HTTP basics

한윤서·2021년 11월 24일
0

Web

목록 보기
4/6

1. Basics of Computer network

Computer network and key words

Computer network

Interconnection of multiple devices(=hosts) that are connected using multiple paths for purpose of sending/receiving data. The links connecting the nodes are known as communication channels.

Open Systems Interconncetion(OSI)

Reference model that specifies standards for communication protocols and also the functionalities of each layer

Protocols

Set of rules or algorithms that define the way 2 entities can coomunicate across the network. There are different protocols defined at each layer of OSI model.

Unique identifiers of network

Host name

Each device in network is associated with a unique device name known as Hostname.

IP Address

Network address of the system across the network. To identify eacy device in the world-wide-web, the IANA assigns an IPV4(version 4) address as a unique identifier to each device on the internet. IPV4 has a elgnth of 32-bits : 232 address is available.
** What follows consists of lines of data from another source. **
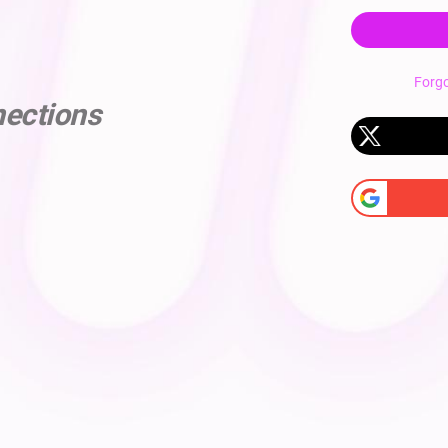
Forg
nections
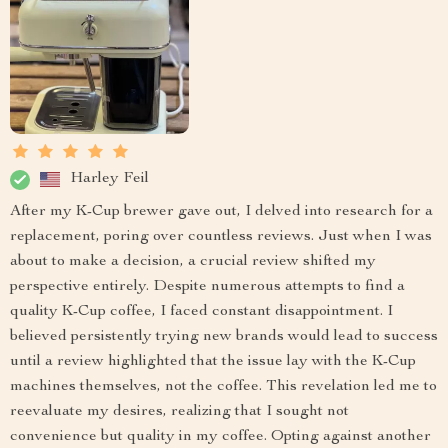
Harley Feil
After my K-Cup brewer gave out, I delved into research for a
replacement, poring over countless reviews. Just when I was
about to make a decision, a crucial review shifted my
perspective entirely. Despite numerous attempts to find a
quality K-Cup coffee, I faced constant disappointment. I
believed persistently trying new brands would lead to success
until a review highlighted that the issue lay with the K-Cup
machines themselves, not the coffee. This revelation led me to
reevaluate my desires, realizing that I sought not
convenience but quality in my coffee. Opting against another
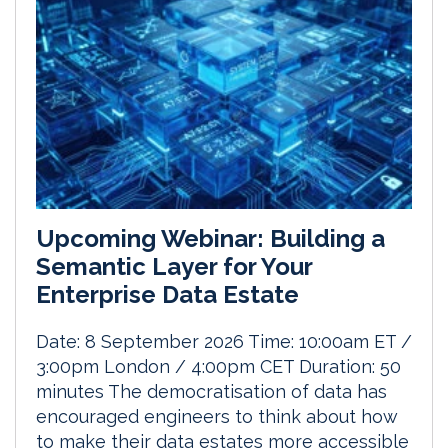
Upcoming Webinar: Building a
Semantic Layer for Your
Enterprise Data Estate
Date: 8 September 2026 Time: 10:00am ET /
3:00pm London / 4:00pm CET Duration: 50
minutes The democratisation of data has
encouraged engineers to think about how
to make their data estates more accessible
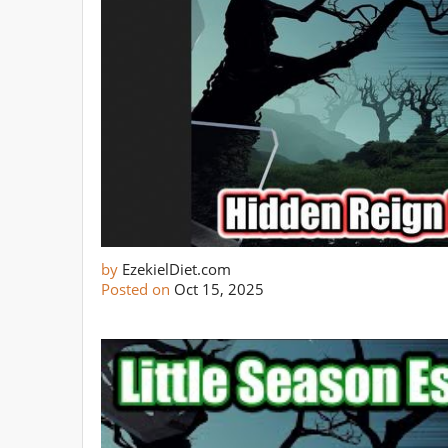
by
EzekielDiet.com
Posted on
Oct 15, 2025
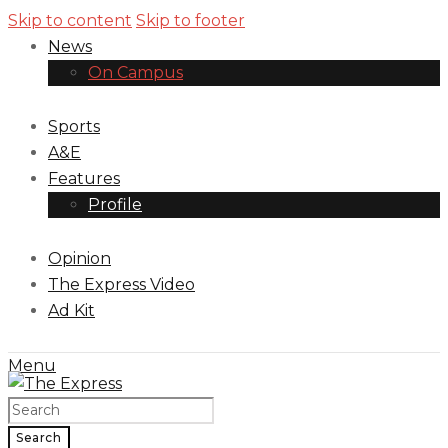
Skip to content
Skip to footer
News
On Campus
Sports
A&E
Features
Profile
Opinion
The Express Video
Ad Kit
Menu
Search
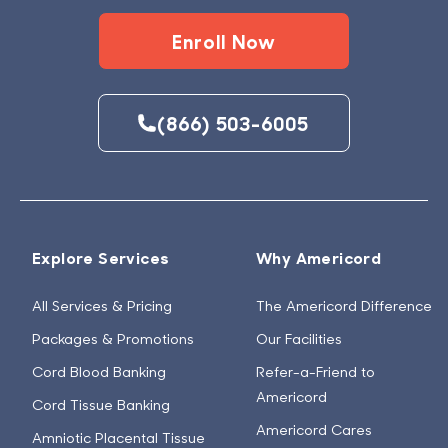
Enroll Now
(866) 503-6005
Explore Services
Why Americord
All Services & Pricing
The Americord Difference
Packages & Promotions
Our Facilities
Cord Blood Banking
Refer-a-Friend to
Americord
Cord Tissue Banking
Americord Cares
Amniotic Placental Tissue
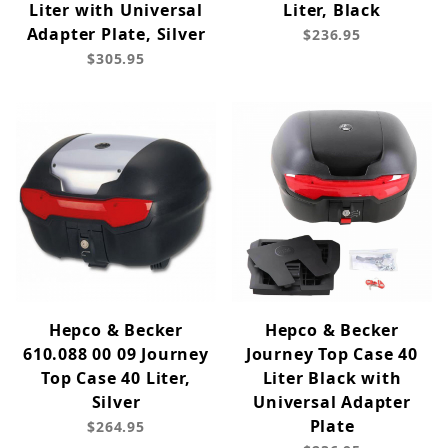
Liter with Universal
Liter, Black
Adapter Plate, Silver
$236.95
$305.95
Hepco & Becker
Hepco & Becker
610.088 00 09 Journey
Journey Top Case 40
Top Case 40 Liter,
Liter Black with
Silver
Universal Adapter
Plate
$264.95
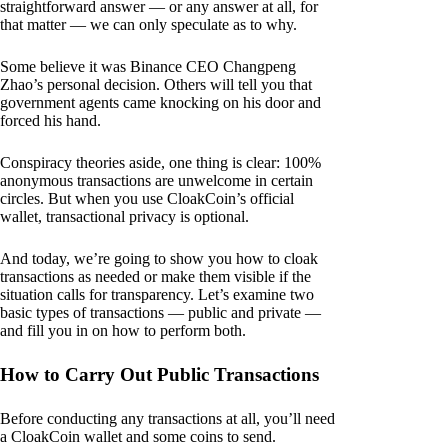
straightforward answer — or any answer at all, for
that matter — we can only speculate as to why.
Some believe it was Binance CEO Changpeng
Zhao’s personal decision. Others will tell you that
government agents came knocking on his door and
forced his hand.
Conspiracy theories aside, one thing is clear: 100%
anonymous transactions are unwelcome in certain
circles. But when you use CloakCoin’s official
wallet, transactional privacy is optional.
And today, we’re going to show you how to cloak
transactions as needed or make them visible if the
situation calls for transparency. Let’s examine two
basic types of transactions — public and private —
and fill you in on how to perform both.
How to Carry Out Public Transactions
Before conducting any transactions at all, you’ll need
a CloakCoin wallet and some coins to send.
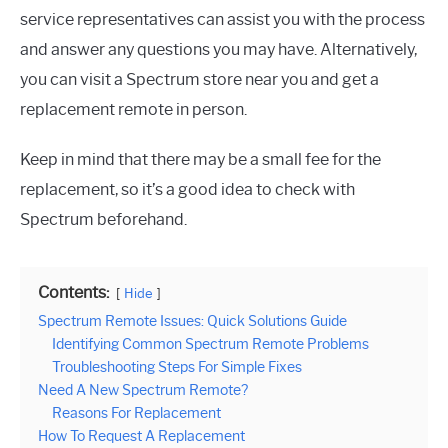
service representatives can assist you with the process
and answer any questions you may have. Alternatively,
you can visit a Spectrum store near you and get a
replacement remote in person.
Keep in mind that there may be a small fee for the
replacement, so it’s a good idea to check with
Spectrum beforehand.
Contents:
Hide
Spectrum Remote Issues: Quick Solutions Guide
Identifying Common Spectrum Remote Problems
Troubleshooting Steps For Simple Fixes
Need A New Spectrum Remote?
Reasons For Replacement
How To Request A Replacement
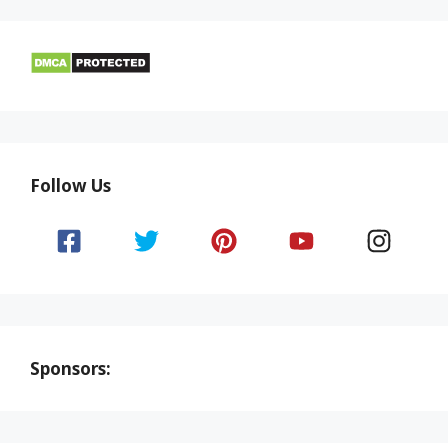
Follow Us
Sponsors:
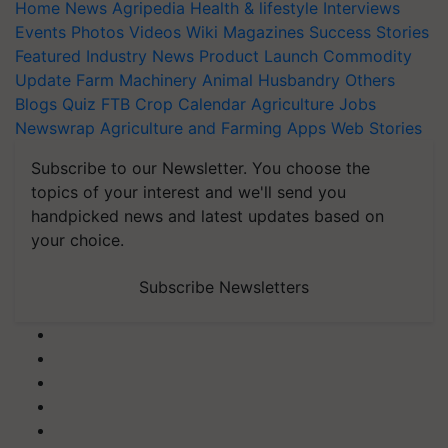
Home
News
Agripedia
Health & lifestyle
Interviews
Events
Photos
Videos
Wiki
Magazines
Success Stories
Featured
Industry News
Product Launch
Commodity
Update
Farm Machinery
Animal Husbandry
Others
Blogs
Quiz
FTB
Crop Calendar
Agriculture Jobs
Newswrap
Agriculture and Farming Apps
Web Stories
Subscribe to our Newsletter. You choose the
topics of your interest and we'll send you
handpicked news and latest updates based on
your choice.
Subscribe Newsletters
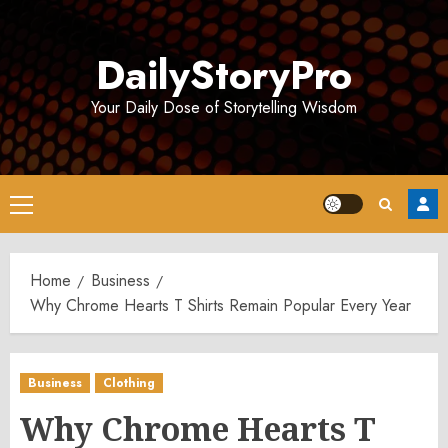
Skip
to
DailyStoryPro
content
Your Daily Dose of Storytelling Wisdom
Primary
Menu
Home
Business
Why Chrome Hearts T Shirts Remain Popular Every Year
Business
Clothing
Why Chrome Hearts T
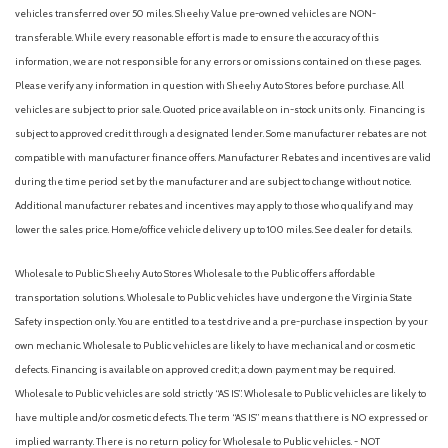
AM/FM Stereo
vehicles transferred over 50 miles. Sheehy Value pre-owned vehicles are NON-
Apple CarPlay & Android Auto
transferable. While every reasonable effort is made to ensure the accuracy of this
Auto High-beam Headlights
information, we are not responsible for any errors or omissions contained on these pages.
Auto On/Off Projector Beam Led Low/High Beam Daytime
Please verify any information in question with Sheehy Auto Stores before purchase. All
Running Auto High-Beam Headlamps w/Delay-Off
vehicles are subject to prior sale. Quoted price available on in-stock units only. Financing is
Automatic Headlights
subject to approved credit through a designated lender. Some manufacturer rebates are not
Automatic Highbeams
compatible with manufacturer finance offers. Manufacturer Rebates and incentives are valid
Automatic temperature control
during the time period set by the manufacturer and are subject to change without notice.
Auxiliary Audio Input
Additional manufacturer rebates and incentives may apply to those who qualify and may
Back-Up Camera
lower the sales price. Home/office vehicle delivery up to 100 miles. See dealer for details.
Backup Camera
Battery w/Run Down Protection
Wholesale to Public: Sheehy Auto Stores Wholesale to the Public offers affordable
Black Bodyside Cladding and Black Wheel Well Trim
transportation solutions. Wholesale to Public vehicles have undergone the Virginia State
Black Side Windows Trim Black Front Windshield Trim and
Safety inspection only. You are entitled to a test drive and a pre-purchase inspection by your
Black Rear Window Trim
own mechanic. Wholesale to Public vehicles are likely to have mechanical and or cosmetic
Blind Spot Collision Warning (BCW) Blind Spot
defects. Financing is available on approved credit; a down payment may be required.
Blind Spot Monitor
Wholesale to Public vehicles are sold strictly “AS IS”. Wholesale to Public vehicles are likely to
Bluetooth Connection
have multiple and/or cosmetic defects. The term “AS IS” means that there is NO expressed or
Body-Colored Door Handles
implied warranty. There is no return policy for Wholesale to Public vehicles. - NOT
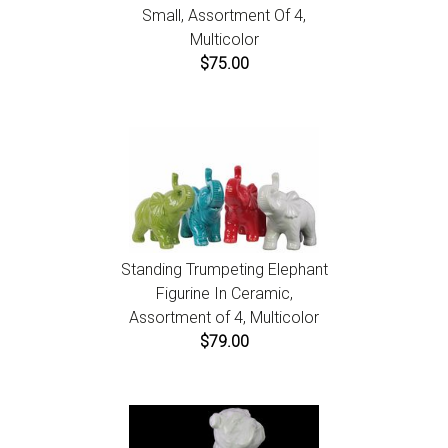
Small, Assortment Of 4,
Multicolor
$75.00
Standing Trumpeting Elephant
Figurine In Ceramic,
Assortment of 4, Multicolor
$79.00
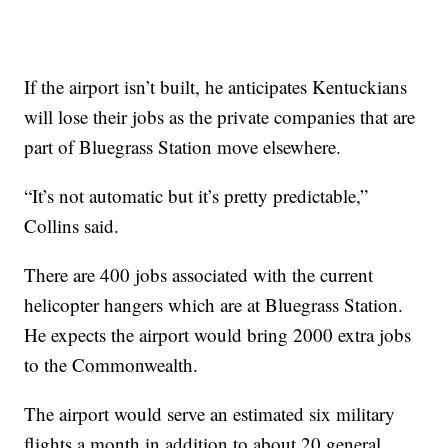
If the airport isn’t built, he anticipates Kentuckians
will lose their jobs as the private companies that are
part of Bluegrass Station move elsewhere.
“It’s not automatic but it’s pretty predictable,”
Collins said.
There are 400 jobs associated with the current
helicopter hangers which are at Bluegrass Station.
He expects the airport would bring 2000 extra jobs
to the Commonwealth.
The airport would serve an estimated six military
flights a month in addition to about 20 general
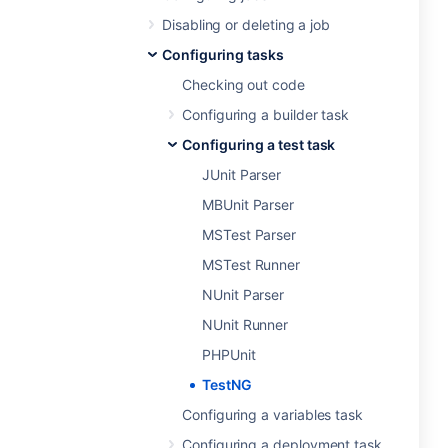
Disabling or deleting a job
Configuring tasks
Checking out code
Configuring a builder task
Configuring a test task
JUnit Parser
MBUnit Parser
MSTest Parser
MSTest Runner
NUnit Parser
NUnit Runner
PHPUnit
TestNG
Configuring a variables task
Configuring a deployment task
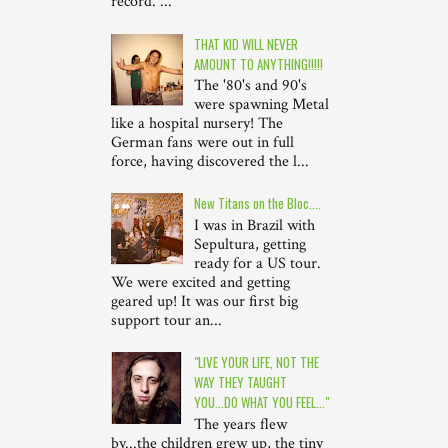
record. ...
THAT KID WILL NEVER
AMOUNT TO ANYTHING!!!!!
The '80's and 90's
were spawning Metal
like a hospital nursery! The
German fans were out in full
force, having discovered the l...
New Titans on the Bloc....
I was in Brazil with
Sepultura, getting
ready for a US tour.
We were excited and getting
geared up! It was our first big
support tour an...
"LIVE YOUR LIFE, NOT THE
WAY THEY TAUGHT
YOU...DO WHAT YOU FEEL..."
The years flew
by...the children grew up, the tiny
It has the core function of delivering packets of info from a source to a target device.

Port

Port is a logical channel through which data can be sent/received to an application within a device. Any host(device) may have multiple applications running, and each of these applications is identified by the port number on which they are running. Port number is a 16-bit integer : 216 ports available

Socket

Unique combination of : IP address + Port number

OSI model

The OSI model is a conceptual model created whiech enables diverse communication systems to communicate using standard protocols. It is based on the concept of splitting up a communication system into 7 abstract layers.

From top to bottom :

7. Application layer

Layer that directly interacts with data from user. Software applications (ex : web, email) rely on the following layer to initiate communication. However the application itself is not part of the layer : Layer is responsible for the protocols and data manipulation to present meaningful data to users.
Ex) HTTP, SMTP (Simple Mail Transfer Protocol)

6. Presentation layer

Responsible for preparing data to be used by the application layer. Layer 6 is responsible for translation, encryption and compression of data.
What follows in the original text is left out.